I could say some people are just slow learners; however in this case, it’s a group of highly inquisitive and motivated cooks who love to set me a lot of challenges. They started out as guests over twenty-two years ago and then added the cooking school option a few years later. In the early years it was always a full ‘family affair’, two sisters, their husbands and the collective three children. The younger kids were barely out of nappies and no allowances were made for ‘kid food’. Everyone was to cook – food; real food, with not a chicken nugget in sight!
Their earlier cooking schools would follow our annual program of classes, that had previously been either taken by myself or one of our guest chefs, such as Rosa Matto or Connie Rotolo, or they would often reflect our travels; so there have been Greek, Mediterranean, Vietnamese, Sicilian, Turkish and of course Italian cooking schools. There was often a lot of bribery in getting some of the younger members to at least try some dishes. They did not have to eat it all, but had to at least ‘try’ a little of it. The eggplant in Sicilian caponata stands out as a real challenge, some seriously amusingly screwed up faces gave the verdict!

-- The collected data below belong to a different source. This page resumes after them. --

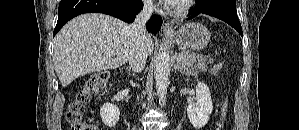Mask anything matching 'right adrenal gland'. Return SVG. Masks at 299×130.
<instances>
[{"label":"right adrenal gland","instance_id":"obj_1","mask_svg":"<svg viewBox=\"0 0 299 130\" xmlns=\"http://www.w3.org/2000/svg\"><path fill=\"white\" fill-rule=\"evenodd\" d=\"M126 70L128 73H131V71H132L131 67H126Z\"/></svg>","mask_w":299,"mask_h":130}]
</instances>
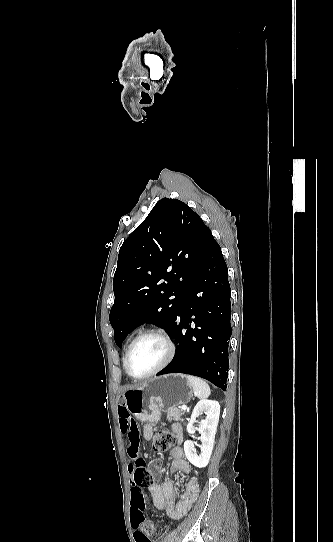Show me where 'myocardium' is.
I'll return each instance as SVG.
<instances>
[{
	"mask_svg": "<svg viewBox=\"0 0 333 542\" xmlns=\"http://www.w3.org/2000/svg\"><path fill=\"white\" fill-rule=\"evenodd\" d=\"M147 337H154V338H157V339H159V340H161L163 342V344L165 346V350H166L165 357H164L163 361L154 370H152L149 373H147L145 375H142V376H134L129 372L128 360H129L130 354H131L134 346L140 340H142L144 338H147ZM174 355H175V345H174L171 337L169 336V334L166 331H164L162 329H147V330H144L143 332H141L139 335H137L133 339V341L130 343V345H129L128 349H127V352L125 354V358H124V369H125L126 373L128 374V376L131 377L132 379H135V380L147 379V378H149L151 376H154L157 373L161 372L163 369H165L171 363L172 359L174 358Z\"/></svg>",
	"mask_w": 333,
	"mask_h": 542,
	"instance_id": "1",
	"label": "myocardium"
}]
</instances>
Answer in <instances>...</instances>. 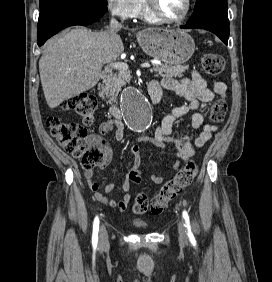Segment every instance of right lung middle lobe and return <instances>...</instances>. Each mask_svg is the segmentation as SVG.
<instances>
[{
  "label": "right lung middle lobe",
  "mask_w": 272,
  "mask_h": 282,
  "mask_svg": "<svg viewBox=\"0 0 272 282\" xmlns=\"http://www.w3.org/2000/svg\"><path fill=\"white\" fill-rule=\"evenodd\" d=\"M59 3H90L107 6V0H39L41 10Z\"/></svg>",
  "instance_id": "1"
}]
</instances>
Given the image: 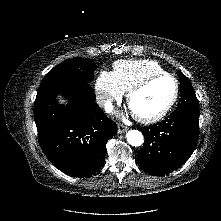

The advent of the new Thorn Park by the vines, with fewer rooms, saw a change in how we now run the cooking schools. We no longer have a ‘program’ of classes throughout the year, but offer classes on demand. Aptly called ‘a la cart’, the classes can run over one or two days and are custom designed for one to six participants working around menus of interest. Our happy group embraced the changes recent weekends have included updated ‘Retro’ dinner parties. Think ‘70’s entertaining, where the average dinner party would take several days to prepare. Five or six courses were mandatory and the following week was spent cleaning up and recovering!
That little challenge ended with the ubiquitous ‘prawn cocktail’ becoming a little creation of an Asian-inspired number, consisting of carrot and daikon salad with a coconut, tomato and lime dressing and a twist of chili. “Borscht” became a fresh beetroot soup in a cappuccino cup, with tiny potato croutons. “Beef Wellington” was ‘deconstructed’ to become slow cooked rare beef on a braised bed of mixed mushrooms, with foie gras, demi glaze, completed with miniature vegetables and a puff pasty ‘hat’.
Other weekends have included a ‘The Fat Duck comes to Thorn Park” Cooking School’. This was a recreation of some of Heston Blumenthal’s wonderful dishes from our luncheon at his famous dining room where we ate in 2011. I just had to just about re-stock the entire kitchen with a vast array of new cooking equipment and ingredients so that we could embrace his ‘sous vide’ cooking methods, create gels, foams, purees and even source dry ice to make the ice creams!
This year it was “Thorn Park meets New York” an acknowledgement of walking and eating our way around New York City in 2013. Recipes included Autumn squash soup with warm salad heirloom carrot, baby Brussels leaves and apple. Slow braised lamb shoulder was served on a fine puree of broccoli. However the standout dish was the “peanut butter semifreddo with candied peanuts, lady finger bananas and toffee sauce, warm chocolate fudge, salted caramel macaroons and a dollop of fresh cream on the side”! Michael insists the cream is needed to cut the richness – all of which goes to prove no matter how much you eat there is always a separate stomach for deserts!